Back in October of 2020, nearly a year before Windows 11 went generally available (GA), there was a report that suggested Microsoft was working on a user interface (UI) overhaul for Windows 10. At the time, almost nobody expected that this was in fact going to be the next major Windows version and not an evolution of Windows 10 itself. This is because, in 2015, Microsoft had confirmed the OS was the last Windows ever.

Earlier this month, the first Cobalt build of Windows 10, 21262, leaked onto the web via the DuoWOA Telegram group. For those not familiar, Cobalt is what eventually evolved in to Windows 11 version 21H2.

Screenshots of the ARM64 version of the build 21262 running on the Qualcomm Snapdragon 8cx Gen 3 Development Kit were shared there and they later made their way on to the BetaWiki website. Here is a winver screenshot of the build:

Windows 10 build 21262 entering Windows 11 21H2 cobalt dev semester

The BetaWiki website notes that the kernel and HAL (hardware abstraction layer) binaries of this particular build have been replaced by corresponding private builds of these components.

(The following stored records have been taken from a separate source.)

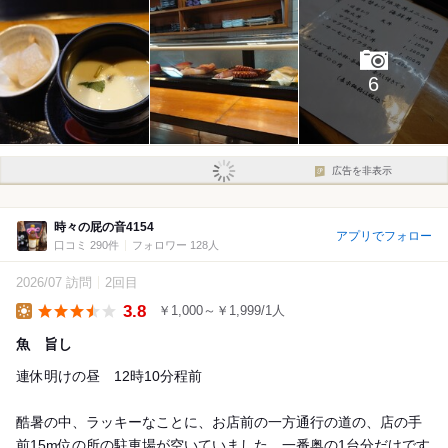
6
広告を非表示
時々の屁の音4154
アプリでフォロー
口コミ 290件
フォロワー 128人
2026/07 訪問
2回目
3.8
￥1,000～￥1,999/1人
Lunch
魚 旨し
連休明けの昼 12時10分程前
酷暑の中、ラッキーなことに、お店前の一方通行の道の、店の手
前15m位の所の駐車場が空いていました。一番奥の1台分だけです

Up next, we have a picture of the desktop (below). Interestingly, as you may notice, the build has the icon for Spartan Edge. In case you need a recall, Project Spartan was announced by Microsoft in January of 2015, and a month later in February, at a QnA session, the company explained in details the benefits of it.

Windows 10 build 21262 entering Windows 11 21H2 cobalt dev semester

Spartan is what eventually became Edge, which curiously was also the name of the underlying rendering engine. A few years down the line in 2019, Spartan Edge was eventually replaced by Chromium Edge starting with Windows 10 build 18362.266.

Windows 10 build 21262 entering Windows 11 21H2 cobalt dev semester

Finally, we have the taskbar and the Task Manager, which shows the processor Snapdragon 8cx Gen3 and CPU utilization among other things. What's interesting is the design of the Settings app icon, something which has made its way to Windows 11, but has since been revamped on 10.